Abstract

Understanding the molecular mechanisms underlying the connections between genotype and phenotype in human is one of the most important biological questions.By integrating genomic and genetic information to constructing network models, we demonstrate that potential gene regulatory mechanisms and key genes can be identified. We review multiple network algorithms that have been applied to discovering the key pathways linking the genetic and phenotype. Using two application examples, we show that novel hypotheses can be formed and experimentally validated to help us to better understand human complex diseases.

Introduction

A major goal in current biomedical research is to understand the mechanisms of various diseases to allow the development of novel or improved treatments.

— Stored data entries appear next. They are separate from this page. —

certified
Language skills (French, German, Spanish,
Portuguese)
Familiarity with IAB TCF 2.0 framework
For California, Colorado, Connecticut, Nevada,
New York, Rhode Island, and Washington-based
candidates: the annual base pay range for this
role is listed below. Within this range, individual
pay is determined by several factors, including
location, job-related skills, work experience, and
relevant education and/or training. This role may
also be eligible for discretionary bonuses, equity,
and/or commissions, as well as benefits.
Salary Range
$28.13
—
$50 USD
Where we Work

For complex diseases (e.g., cancers, diabetes, and cardiovascular diseases), multiple genetic factors interact with environmental factors to determine the disease development and progression (Hunter, 2005; Schadt, 2009). With recent large efforts in genome-wide association studies (GWAS), thousands of genetic variants have been identified for the association with various disease phenotypes. However, for most of these variants, little is known of their mechanisms of causing disease. This poses a major challenge for complex disease research in the post-GWAS era. For variants in the protein coding region that lead to nonsynonymous changes, it is reasonable to suspect that disease phenotypes are the consequence of the aberrant changes from the corresponding proteins’ function. However, more than 80% of these single nucleotide polymorphisms (SNPs) are located in noncoding regions, most of them are likely to function through gene expression regulation (Schaub et al., 2012). This is supported by the findings that GWAS SNPs are enriched within DNase I hypersensitive (DHS) sites (Maurano et al., 2012) and more likely to be eQTL (expression quantitative trait locus) SNPs (Nicolae et al., 2010). With the advancement of high-throughput technologies to allow quantitatively measuring the whole transcriptome, studying the genetics of genome-wide gene expression regulation became possible and was first performed in yeast (Brem et al., 2002) and then quickly applied to other species like mouse and human (Cheung et al., 2003; Schadt et al., 2003).